15.「貴方に仕える剣」
──騎士団本部で人類会議が開かれていたのと同時刻、未来はライオスの王城、その奥に位置する温室にいた。
科学と魔術で発展して来た人類圏の中でも特にライオスは「科学」が目立つ。
この温室も複数の装置で管理されており、開花時期の違う花たちが一斉に咲いていた。
春夏秋冬が一部屋に収まっているのだ、人間が用いる科学に助けられ美しく生きる花たちを眺めながら、未来はベンチに座っている。

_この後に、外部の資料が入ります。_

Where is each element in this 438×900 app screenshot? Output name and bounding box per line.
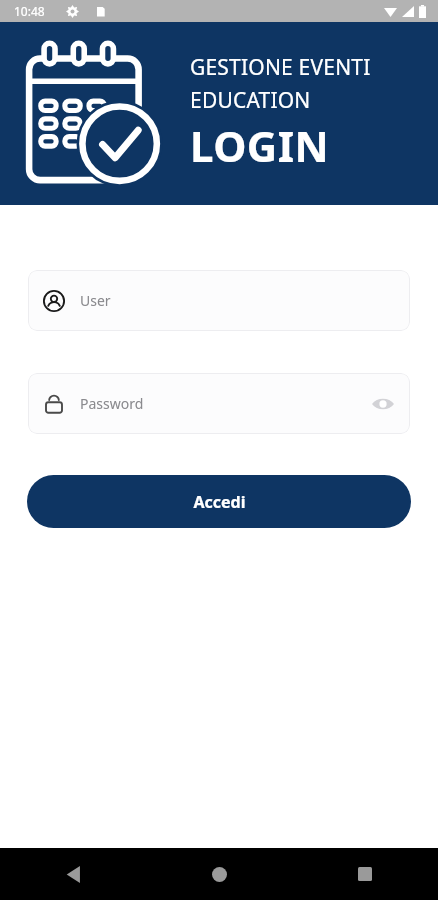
button[interactable]: User bbox=[28, 270, 410, 331]
staticText: LOGIN bbox=[190, 117, 330, 174]
staticText: EDUCATION bbox=[190, 86, 311, 115]
staticText: GESTIONE EVENTI bbox=[190, 53, 371, 82]
staticText: 10:48 bbox=[14, 3, 45, 19]
button[interactable]: Back bbox=[0, 848, 146, 900]
staticText: Accedi bbox=[193, 491, 246, 513]
staticText: User bbox=[80, 291, 111, 310]
button[interactable]: Recent apps bbox=[292, 848, 438, 900]
button[interactable]: Home bbox=[146, 848, 292, 900]
button[interactable]: Show password bbox=[370, 391, 396, 417]
button[interactable]: Accedi bbox=[27, 475, 411, 528]
staticText: Password bbox=[80, 394, 144, 413]
button[interactable]: Password bbox=[28, 373, 410, 434]
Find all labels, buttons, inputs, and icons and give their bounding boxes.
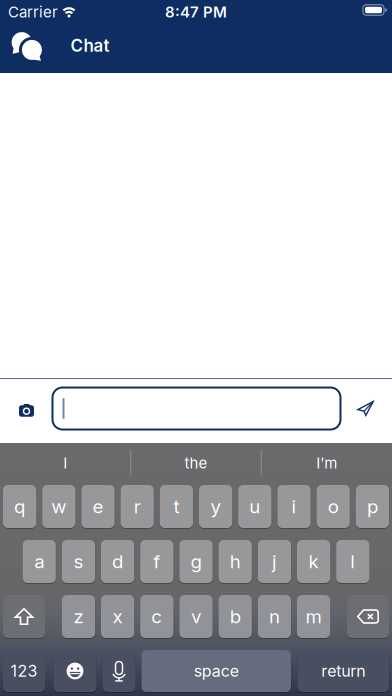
staticText: space [194, 661, 239, 681]
button[interactable]: a [23, 540, 56, 583]
staticText: a [34, 550, 44, 573]
button[interactable]: return [297, 650, 389, 692]
staticText: y [211, 495, 221, 518]
button[interactable]: q [3, 485, 36, 528]
button[interactable]: s [62, 540, 95, 583]
staticText: e [92, 495, 104, 518]
button[interactable]: l [336, 540, 369, 583]
button[interactable]: k [297, 540, 330, 583]
button[interactable]: 123 [3, 650, 45, 692]
button[interactable]: v [179, 595, 213, 638]
staticText: m [306, 605, 322, 628]
staticText: l [350, 550, 355, 573]
staticText: I [63, 454, 67, 472]
button[interactable]: Message field [52, 388, 340, 430]
button[interactable]: d [101, 540, 134, 583]
staticText: z [73, 605, 83, 628]
staticText: g [190, 550, 202, 573]
staticText: 123 [10, 661, 38, 681]
button[interactable]: z [62, 595, 95, 638]
button[interactable]: b [219, 595, 252, 638]
staticText: q [14, 495, 25, 518]
button[interactable]: f [140, 540, 173, 583]
button[interactable]: e [81, 485, 115, 528]
button[interactable]: i [277, 485, 311, 528]
button[interactable]: p [356, 485, 389, 528]
button[interactable]: w [42, 485, 75, 528]
button[interactable]: c [140, 595, 173, 638]
staticText: w [51, 495, 66, 518]
button[interactable]: u [238, 485, 271, 528]
staticText: Carrier [8, 3, 58, 21]
staticText: I’m [316, 454, 337, 472]
button[interactable]: the [136, 444, 256, 482]
staticText: 8:47 PM [165, 3, 227, 21]
button[interactable]: r [121, 485, 154, 528]
staticText: x [113, 605, 123, 628]
button[interactable]: y [199, 485, 232, 528]
button[interactable]: Delete [347, 595, 389, 638]
button[interactable]: Emoji [54, 650, 96, 692]
button[interactable]: I [5, 444, 125, 482]
staticText: b [230, 605, 241, 628]
button[interactable]: h [219, 540, 252, 583]
staticText: t [173, 495, 179, 518]
staticText: Chat [70, 35, 110, 56]
button[interactable]: g [179, 540, 213, 583]
button[interactable]: Send [358, 401, 374, 416]
button[interactable]: Shift [3, 595, 45, 638]
staticText: c [151, 605, 162, 628]
staticText: h [230, 550, 241, 573]
staticText: n [269, 605, 280, 628]
staticText: k [309, 550, 319, 573]
staticText: f [153, 550, 160, 573]
staticText: j [272, 550, 277, 573]
button[interactable]: j [258, 540, 291, 583]
staticText: i [292, 495, 296, 518]
button[interactable]: t [160, 485, 193, 528]
button[interactable]: Dictation [102, 650, 136, 692]
button[interactable]: space [141, 650, 291, 692]
staticText: u [249, 495, 260, 518]
button[interactable]: m [297, 595, 330, 638]
button[interactable]: Camera [19, 403, 34, 417]
staticText: return [321, 661, 365, 681]
button[interactable]: x [101, 595, 134, 638]
staticText: s [73, 550, 83, 573]
staticText: o [328, 495, 339, 518]
button[interactable]: o [317, 485, 350, 528]
staticText: v [191, 605, 201, 628]
button[interactable]: n [258, 595, 291, 638]
staticText: r [134, 495, 141, 518]
staticText: p [367, 495, 378, 518]
staticText: d [112, 550, 123, 573]
staticText: the [184, 454, 208, 472]
button[interactable]: I’m [267, 444, 387, 482]
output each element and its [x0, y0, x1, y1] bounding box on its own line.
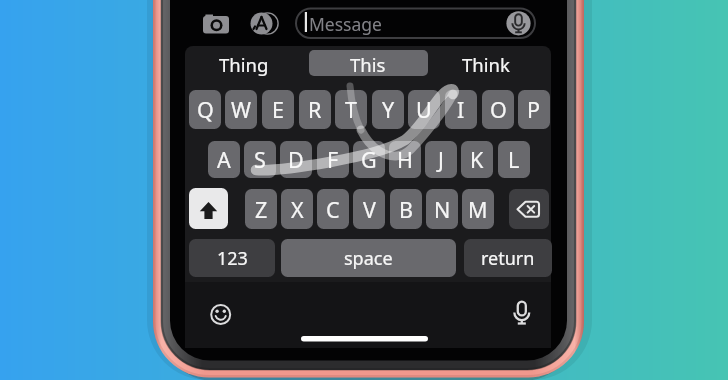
staticText: E	[272, 95, 284, 124]
staticText: G	[361, 145, 377, 174]
button[interactable]	[510, 300, 534, 325]
staticText: Z	[255, 195, 268, 224]
button[interactable]: Y	[372, 90, 404, 129]
staticText: K	[470, 145, 484, 174]
staticText: Message	[309, 12, 382, 36]
button[interactable]: space	[281, 239, 456, 277]
staticText: L	[508, 145, 520, 174]
staticText: U	[416, 95, 432, 124]
staticText: M	[468, 195, 488, 224]
button[interactable]: A	[208, 141, 240, 178]
staticText: return	[481, 246, 535, 271]
staticText: 123	[217, 246, 248, 271]
button[interactable]: L	[498, 141, 530, 178]
staticText: W	[231, 95, 251, 124]
button[interactable]: J	[425, 141, 457, 178]
button[interactable]: 123	[189, 239, 275, 277]
button[interactable]: Z	[245, 189, 277, 229]
button[interactable]	[509, 189, 549, 229]
staticText: B	[399, 195, 413, 224]
staticText: C	[326, 195, 340, 224]
button[interactable]	[505, 10, 532, 37]
staticText: N	[434, 195, 451, 224]
button[interactable]: X	[281, 189, 313, 229]
staticText: D	[288, 145, 304, 174]
button[interactable]: B	[390, 189, 422, 229]
button[interactable]: H	[389, 141, 421, 178]
button[interactable]: V	[353, 189, 385, 229]
button[interactable]: W	[225, 90, 257, 129]
button[interactable]: R	[299, 90, 331, 129]
button[interactable]: P	[518, 90, 550, 129]
button[interactable]: K	[461, 141, 493, 178]
button[interactable]	[298, 332, 431, 345]
button[interactable]: D	[280, 141, 312, 178]
button[interactable]: Thing	[219, 52, 269, 77]
staticText: space	[344, 246, 393, 271]
button[interactable]	[209, 303, 232, 326]
button[interactable]: C	[317, 189, 349, 229]
button[interactable]	[200, 11, 232, 37]
staticText: This	[350, 52, 386, 77]
staticText: J	[438, 145, 444, 174]
button[interactable]: O	[482, 90, 514, 129]
staticText: I	[457, 95, 465, 124]
button[interactable]: S	[244, 141, 276, 178]
button[interactable]: Q	[189, 90, 221, 129]
staticText: X	[291, 195, 304, 224]
staticText: S	[254, 145, 266, 174]
button[interactable]: T	[335, 90, 367, 129]
staticText: T	[345, 95, 357, 124]
button[interactable]: F	[317, 141, 349, 178]
staticText: F	[327, 145, 339, 174]
button[interactable]: U	[408, 90, 440, 129]
staticText: Y	[382, 95, 395, 124]
button[interactable]: Think	[462, 52, 510, 77]
button[interactable]: return	[464, 239, 552, 277]
staticText: H	[397, 145, 413, 174]
staticText: Q	[197, 95, 214, 124]
staticText: R	[308, 95, 322, 124]
button[interactable]: I	[445, 90, 477, 129]
button[interactable]: G	[353, 141, 385, 178]
button[interactable]: N	[426, 189, 458, 229]
staticText: O	[490, 95, 507, 124]
button[interactable]	[248, 10, 276, 37]
staticText: A	[217, 145, 231, 174]
button[interactable]	[189, 188, 228, 229]
staticText: V	[363, 195, 376, 224]
button[interactable]	[296, 9, 535, 39]
button[interactable]: M	[462, 189, 494, 229]
button[interactable]	[309, 50, 428, 76]
button[interactable]: E	[262, 90, 294, 129]
staticText: P	[527, 95, 541, 124]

科学と魔術は人類の領域だから、騎士である未来には良く理解が出来ない。
騎士だってその恩恵を受けることはあるし、機械を使うこともあるけれど、その仕組みから理解するのは難しいことなのだ。
騎士は人間の技術を真の意味で理解し扱えるようには出来ていない、人間が万能に打ち勝てず、異能を扱えないのと同じように。
此処よりは狭いけれど騎士寮にも温室がある、未来は立ち入る度に冬である現在に春の花が咲いていることを疑問に思う。
──やることが無くて暇で、ぼんやりしている彼女の耳にはずっと、紙に万年筆を走らせる音が聞こえていた。
未来の傍には、黙々と書類の整理をしている人間の青年がいる。
真剣な眼差しで己の職務に向き合っている彼の名前は、ライアン・ローグ。
ライオス王の一人息子であり、聖王領域に配属された人類軍を取り纏める立場の人間。
彼の護衛をすることが、聖王騎士になってから未来が担い続けている通常任務であり、この国での役割。
遠征や緊急事態の対処などで駆り出されない限り未来はずっと、王子の隣に仕えている、今も職務の真っ最中だ。
……だというのに何もすることがない、待てという主の命令に従っていた未来は口を開いた。
「ライアン様」
姿勢良く座って眼前を見つめたまま、未来は傍に向けて呼び掛けた。
筆を走らせる手は止めないまま、ライアンは呼び掛けに応える。
「すまない、もう少しで終わる。
……最近は書類仕事が溜まり気味なんだ、明日は暇潰しの道具でも持ってくるか?」
「わたしが待っている間、退屈だろうと?」
問いを投げ返して、未来はライアンの方を見た。
彼もまた手を止めて、きょとんとした顔で未来を見る。
「違うのか、てっきり暇だから急かしているんじゃないかと」
「暇ではありますが……わたしにはそんなことを言う権利、ありませんから」
未来の瞳に人間らしい凡庸な、特徴のない瞳の色と髪の色が映った。
人類というのは個の判別が付けづらい姿形をしているものだ。
人からして見れば騎士が鮮やかすぎるのだという、それこそ目に毒なほどに。
ライアンはといえば、少しの不快さも表さず気後れもせず、過剰に見惚れることもなく、未来のことをただ見つめていた。
翡翠色の瞳、金色の髪。
未来が持つ人間ではあり得ない作り物のような騎士の色彩を、彼は純粋に綺麗なものとして認識しているらしい。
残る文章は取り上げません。